The State Employees Bargaining Agent Coalition challenged the Malloy administration on that decision and filed a “failure to bargain” complaint with the Board of Labor Relations in October 2011.
Late last week, the two sides reached an agreement that could see anywhere from 10 to 100 employees retire early.
The new agreement, which was posted on state employee union websites Tuesday, gives 1,100 to 1,200 state employees under the age of 55 and who have 25 years of state service the opportunity to retire early under the terms of the current 2011 agreement.
That agreement says that if an individual chooses to retire, their pension benefit will be reduced by 4.5 percent per year for each year they have not reached the age of 55 if they were a Tier I member and 4.5 percent for each year they had not reached the age of 60 if they were a Tier II member. They may also choose a cost-of-living increase as if they had retired prior to Oct. 1, 2011.
Sal Luciano, executive director of AFSCME Council 4, said it may provide some ability to retire to certain employees, but he doesn’t anticipate it will be a huge amount.
“You have to meet the requirements to accept it,” Luciano said. “I’d be surprised if a couple of hundred people take the offer.”
He said the deal isn’t as good as it would have been if these employees retired before the 2011 agreement was inked, but even that deal didn’t offer employees additional benefits for retiring early. Luciano described the earlier offer as a “fair retirement,” but not an “early retirement.”
The 2011 agreement motivated about 2,628 state employees to retire under the decreased 3 percent pension benefit penalty.
Linda Yelmini, director of the Office of Labor Relations, said she doesn’t expect a mass exodus of state employees because they must meet the criteria and there’s really no incentive to take the offer in a down economy.
If a Tier I employee is 47 years old and opts to take advantage of the offer, their pension will be reduced 4.5 percent for eight years, which means their total pension benefit would be reduced by about 35 percent, Yelmini said.
“People aren’t going to want to choose this option,” Yelmini said.
Those who retired before the 2011 agreement was signed only saw their pension reduced 3 percent per year and were entitled to a 2.5 percent cost-of-living increase once they reached retirement age.
State employees who qualified for the negotiated offer needed to guarantee that the state agency they work for won’t replace them. They will need to make a decision before May 1.
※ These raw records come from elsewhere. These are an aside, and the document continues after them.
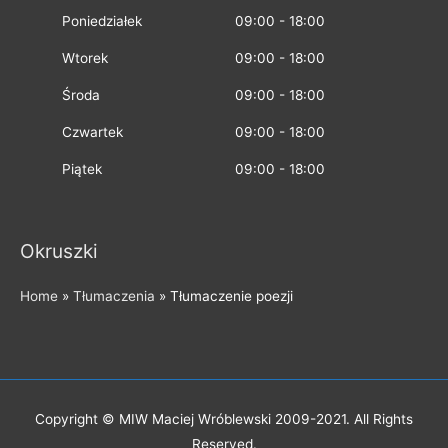
Poniedziałek
09:00 - 18:00
Wtorek
09:00 - 18:00
Środa
09:00 - 18:00
Czwartek
09:00 - 18:00
Piątek
09:00 - 18:00
Okruszki
Home
»
Tłumaczenia
»
Tłumaczenie poezji
Copyright © MIW Maciej Wróblewski 2009-2021. All Rights
Reserved.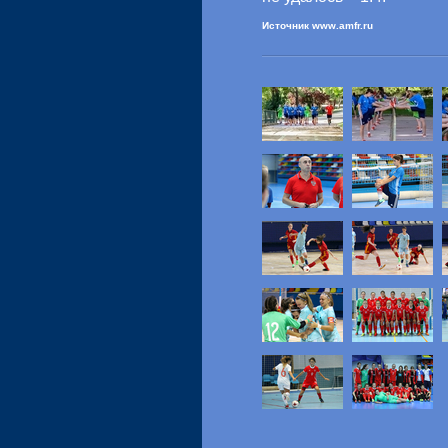
Источник www.amfr.ru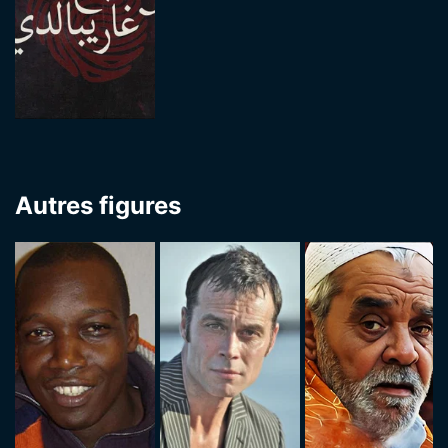
Autres figures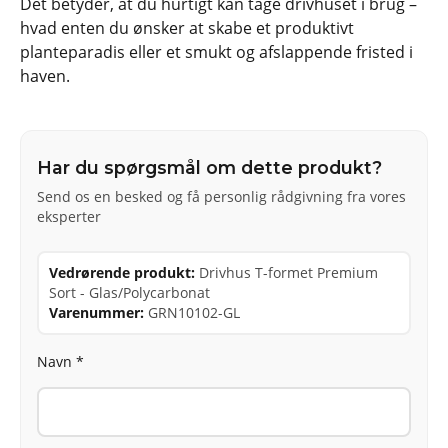
Det betyder, at du hurtigt kan tage drivhuset i brug –
hvad enten du ønsker at skabe et produktivt
planteparadis eller et smukt og afslappende fristed i
haven.
Har du spørgsmål om dette produkt?
Send os en besked og få personlig rådgivning fra vores
eksperter
Vedrørende produkt:
Drivhus T-formet Premium
Sort - Glas/Polycarbonat
Varenummer:
GRN10102-GL
Navn *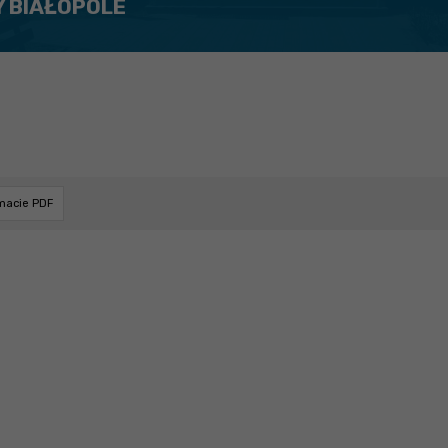
Y BIAŁOPOLE
rmacie PDF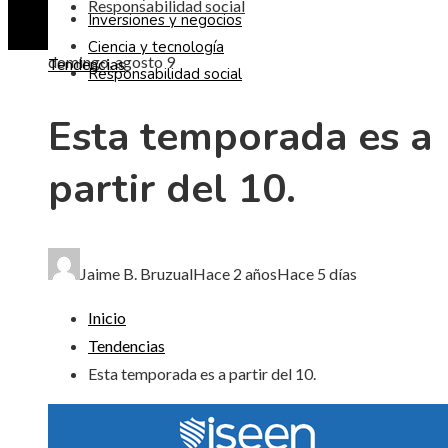
Responsabilidad social
Inversiones y negocios
Ciencia y tecnología
domingo, agosto 9
Tendencias
Responsabilidad social
Esta temporada es a
partir del 10.
Jaime B. Bruzual
Hace 2 años
Hace 5 días
Inicio
Tendencias
Esta temporada es a partir del 10.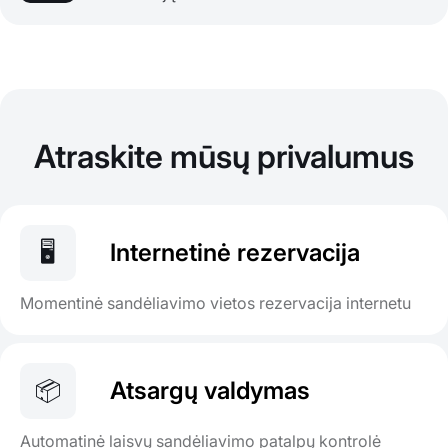
Atraskite mūsų privalumus
🖥️
Internetinė rezervacija
Momentinė sandėliavimo vietos rezervacija internetu
📦
Atsargų valdymas
Automatinė laisvų sandėliavimo patalpų kontrolė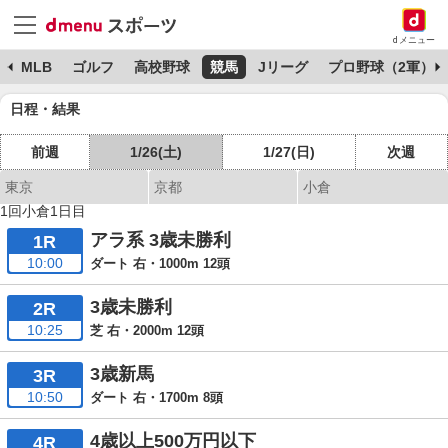
dメニュー
球
MLB
ゴルフ
高校野球
競馬
Jリーグ
プロ野球（2軍）
日程・結果
前週
1/26(土)
1/27(日)
次週
東京
京都
小倉
1回小倉1日目
アラ系 3歳未勝利
1R
10:00
ダート 右・1000m 12頭
3歳未勝利
2R
10:25
芝 右・2000m 12頭
3歳新馬
3R
10:50
ダート 右・1700m 8頭
4歳以上500万円以下
4R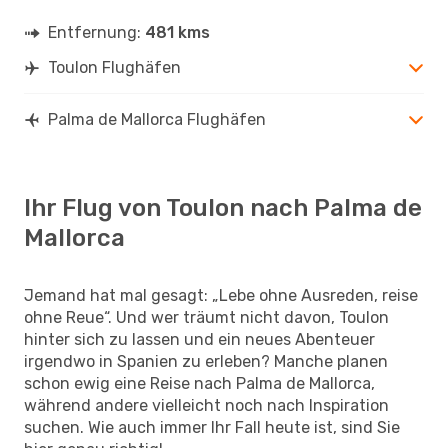
Entfernung:
481 kms
Toulon Flughäfen
Palma de Mallorca Flughäfen
Ihr Flug von Toulon nach Palma de
Mallorca
Jemand hat mal gesagt: „Lebe ohne Ausreden, reise
ohne Reue“. Und wer träumt nicht davon, Toulon
hinter sich zu lassen und ein neues Abenteuer
irgendwo in Spanien zu erleben? Manche planen
schon ewig eine Reise nach Palma de Mallorca,
während andere vielleicht noch nach Inspiration
suchen. Wie auch immer Ihr Fall heute ist, sind Sie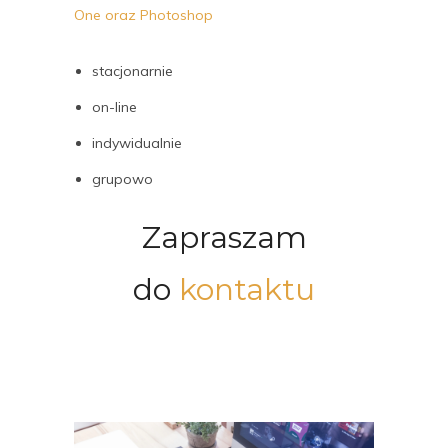
One oraz Photoshop
stacjonarnie
on-line
indywidualnie
grupowo
Zapraszam
do
kontaktu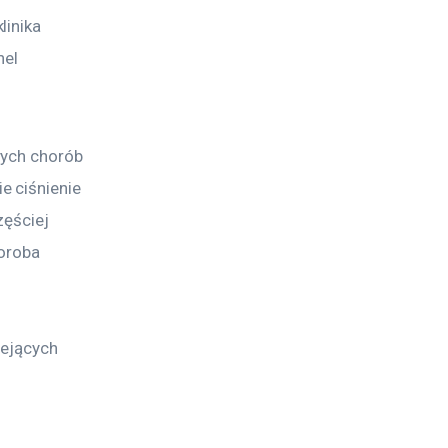
inika 
el 
rych chorób 
 ciśnienie 
zęściej 
oroba 
iejących 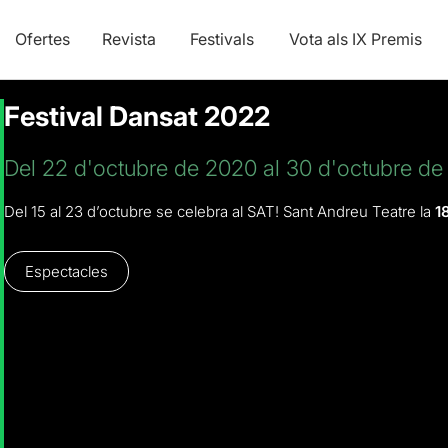
Ofertes
Revista
Festivals
Vota als IX Premis
Festival Dansat 2022
Del 22 d'octubre de 2020 al 30 d'octubre d
Del 15 al 23 d’octubre se celebra al SAT! Sant Andreu Teatre la
1
Espectacles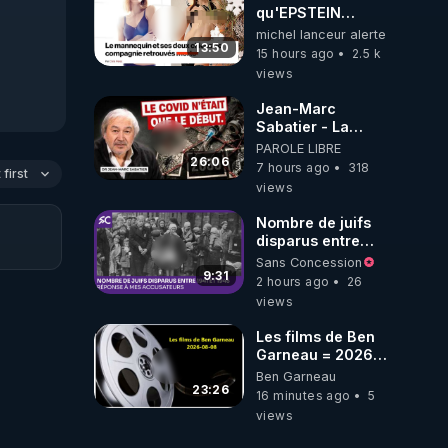
ukrainienne
qu'EPSTEIN
VOULAIT CACHER
michel lanceur alerte
13:50
15 hours ago
2.5 k
views
Jean-Marc
Sabatier - La
Covid-19 n'a été
PAROLE LIBRE
que le début -
26:06
7 hours ago
318
first
L'ARN messager
views
jusqu où ira-t-il ?
Nombre de juifs
disparus entre
1941 et 1945
Sans Concession
(Réponse à mes
9:31
2 hours ago
26
accusateurs)
views
Les films de Ben
Garneau = 2026-
08-08
Ben Garneau
23:26
16 minutes ago
5
views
“We didn’t give anything extra,” Yelmini said.
She said they made the offer to a small group of state employees in 2011 as a cost-saving measure. At the time, layoffs were on the horizon and state agencies were asked to tighten their belts to help erase a $3.6 billion deficit. State employees who qualified for the offer needed to guarantee that the state agency that employed them wouldn’t replace them.
Luciano said the union coalition agreed to settle the matter with the state instead of going through prolonged litigation that wouldn’t benefit those seeking to retire early.
The state’s hiring freeze enacted on Jan. 22 likely will guarantee that if these employees leave, they won’t be replaced.